| Listed records |

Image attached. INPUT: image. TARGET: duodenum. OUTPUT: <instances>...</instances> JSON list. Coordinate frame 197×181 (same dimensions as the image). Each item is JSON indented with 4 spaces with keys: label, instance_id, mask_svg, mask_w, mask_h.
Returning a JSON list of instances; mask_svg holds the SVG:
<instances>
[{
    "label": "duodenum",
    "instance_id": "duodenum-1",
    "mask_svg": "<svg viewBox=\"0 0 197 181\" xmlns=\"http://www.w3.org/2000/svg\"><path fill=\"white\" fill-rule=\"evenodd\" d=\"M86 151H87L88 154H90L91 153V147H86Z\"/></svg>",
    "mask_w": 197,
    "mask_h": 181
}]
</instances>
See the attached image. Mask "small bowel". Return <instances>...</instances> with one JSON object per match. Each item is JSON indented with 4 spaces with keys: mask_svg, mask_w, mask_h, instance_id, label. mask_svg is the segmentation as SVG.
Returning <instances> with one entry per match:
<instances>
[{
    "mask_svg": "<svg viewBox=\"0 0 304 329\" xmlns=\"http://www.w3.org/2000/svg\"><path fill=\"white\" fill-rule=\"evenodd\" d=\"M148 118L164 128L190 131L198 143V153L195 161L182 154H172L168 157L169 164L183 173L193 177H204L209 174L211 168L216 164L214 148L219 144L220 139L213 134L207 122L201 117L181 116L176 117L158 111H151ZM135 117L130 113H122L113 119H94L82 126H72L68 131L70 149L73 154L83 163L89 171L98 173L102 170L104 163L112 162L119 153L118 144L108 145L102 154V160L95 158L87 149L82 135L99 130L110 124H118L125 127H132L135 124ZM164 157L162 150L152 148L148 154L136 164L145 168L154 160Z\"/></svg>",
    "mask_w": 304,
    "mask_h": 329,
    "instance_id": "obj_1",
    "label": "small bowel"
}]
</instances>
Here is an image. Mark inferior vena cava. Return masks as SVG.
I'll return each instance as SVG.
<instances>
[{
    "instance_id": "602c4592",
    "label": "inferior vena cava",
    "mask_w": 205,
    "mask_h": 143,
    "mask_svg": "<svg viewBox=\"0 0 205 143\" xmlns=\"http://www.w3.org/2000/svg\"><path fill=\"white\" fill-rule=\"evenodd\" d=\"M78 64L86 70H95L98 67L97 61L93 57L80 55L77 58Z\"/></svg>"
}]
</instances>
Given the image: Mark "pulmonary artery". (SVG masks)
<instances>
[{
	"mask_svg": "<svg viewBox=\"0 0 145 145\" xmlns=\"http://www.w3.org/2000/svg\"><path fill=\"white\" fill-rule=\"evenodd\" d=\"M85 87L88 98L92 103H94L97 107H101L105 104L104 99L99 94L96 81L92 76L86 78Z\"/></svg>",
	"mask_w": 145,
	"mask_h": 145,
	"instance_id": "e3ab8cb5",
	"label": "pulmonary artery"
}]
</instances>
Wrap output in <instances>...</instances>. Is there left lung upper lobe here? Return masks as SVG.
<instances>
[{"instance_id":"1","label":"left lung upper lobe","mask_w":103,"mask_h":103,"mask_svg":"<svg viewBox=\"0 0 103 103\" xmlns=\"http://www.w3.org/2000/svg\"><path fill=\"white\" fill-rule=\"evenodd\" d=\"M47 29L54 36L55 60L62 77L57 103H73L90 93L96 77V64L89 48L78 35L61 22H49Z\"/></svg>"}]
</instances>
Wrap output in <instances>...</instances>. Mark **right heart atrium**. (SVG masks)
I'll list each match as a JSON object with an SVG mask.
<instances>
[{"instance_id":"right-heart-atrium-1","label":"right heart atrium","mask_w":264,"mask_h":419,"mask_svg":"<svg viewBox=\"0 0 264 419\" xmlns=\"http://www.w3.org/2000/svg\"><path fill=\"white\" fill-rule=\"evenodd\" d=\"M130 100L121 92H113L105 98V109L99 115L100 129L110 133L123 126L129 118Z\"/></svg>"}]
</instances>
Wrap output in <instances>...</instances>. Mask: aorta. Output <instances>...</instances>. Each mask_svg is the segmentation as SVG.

| Task statement |
Each record above needs to be written out exactly, with nothing left out.

| Result for this exercise |
Image attached. INPUT: image. TARGET: duodenum. OUTPUT: <instances>...</instances> JSON list. Coordinate frame 197×181 (same dimensions as the image). Each item is JSON indented with 4 spaces with keys: label, instance_id, mask_svg, mask_w, mask_h.
Returning a JSON list of instances; mask_svg holds the SVG:
<instances>
[{
    "label": "duodenum",
    "instance_id": "duodenum-1",
    "mask_svg": "<svg viewBox=\"0 0 197 181\" xmlns=\"http://www.w3.org/2000/svg\"><path fill=\"white\" fill-rule=\"evenodd\" d=\"M86 151H87L88 154H90L91 153V147H86Z\"/></svg>",
    "mask_w": 197,
    "mask_h": 181
}]
</instances>
See the attached image. Mask "small bowel". Return <instances>...</instances> with one JSON object per match. Each item is JSON indented with 4 spaces with keys: mask_svg, mask_w, mask_h, instance_id, label. mask_svg is the segmentation as SVG.
Returning <instances> with one entry per match:
<instances>
[{
    "mask_svg": "<svg viewBox=\"0 0 304 329\" xmlns=\"http://www.w3.org/2000/svg\"><path fill=\"white\" fill-rule=\"evenodd\" d=\"M148 118L164 128L190 131L198 143V153L195 161L182 154H172L168 157L169 164L183 173L193 177H204L209 174L211 168L216 164L214 148L219 144L220 139L213 134L207 122L201 117L181 116L176 117L158 111H151ZM135 117L130 113H122L113 119H94L82 126H72L68 131L70 149L73 154L83 163L89 171L98 173L102 170L104 163L112 162L119 153L118 144L108 145L102 154V160L95 158L87 149L82 135L99 130L110 124H118L125 127H132L135 124ZM164 157L162 150L152 148L148 154L136 164L145 168L154 160Z\"/></svg>",
    "mask_w": 304,
    "mask_h": 329,
    "instance_id": "obj_1",
    "label": "small bowel"
}]
</instances>
Here is an image. Mark inferior vena cava. Return masks as SVG.
I'll return each instance as SVG.
<instances>
[{
    "instance_id": "602c4592",
    "label": "inferior vena cava",
    "mask_w": 205,
    "mask_h": 143,
    "mask_svg": "<svg viewBox=\"0 0 205 143\" xmlns=\"http://www.w3.org/2000/svg\"><path fill=\"white\" fill-rule=\"evenodd\" d=\"M78 64L86 70H95L98 67L97 61L93 57L80 55L77 58Z\"/></svg>"
}]
</instances>
Given the image: Mark "pulmonary artery". (SVG masks)
<instances>
[{
	"mask_svg": "<svg viewBox=\"0 0 145 145\" xmlns=\"http://www.w3.org/2000/svg\"><path fill=\"white\" fill-rule=\"evenodd\" d=\"M85 87L88 98L92 103H94L97 107H101L105 104L104 99L99 94L96 81L92 76L86 78Z\"/></svg>",
	"mask_w": 145,
	"mask_h": 145,
	"instance_id": "e3ab8cb5",
	"label": "pulmonary artery"
}]
</instances>
Wrap output in <instances>...</instances>. Is there left lung upper lobe here? Return masks as SVG.
<instances>
[{"instance_id":"1","label":"left lung upper lobe","mask_w":103,"mask_h":103,"mask_svg":"<svg viewBox=\"0 0 103 103\" xmlns=\"http://www.w3.org/2000/svg\"><path fill=\"white\" fill-rule=\"evenodd\" d=\"M47 29L54 36L55 60L62 77L57 103H73L90 93L96 77V64L89 48L78 35L61 22H49Z\"/></svg>"}]
</instances>
Wrap output in <instances>...</instances>. Mark **right heart atrium**. (SVG masks)
I'll list each match as a JSON object with an SVG mask.
<instances>
[{"instance_id":"right-heart-atrium-1","label":"right heart atrium","mask_w":264,"mask_h":419,"mask_svg":"<svg viewBox=\"0 0 264 419\" xmlns=\"http://www.w3.org/2000/svg\"><path fill=\"white\" fill-rule=\"evenodd\" d=\"M130 100L121 92H113L105 98V109L99 115L100 129L110 133L123 126L129 118Z\"/></svg>"}]
</instances>
Wrap output in <instances>...</instances>. Mask: aorta. Output <instances>...</instances>. Each mask_svg is the segmentation as SVG.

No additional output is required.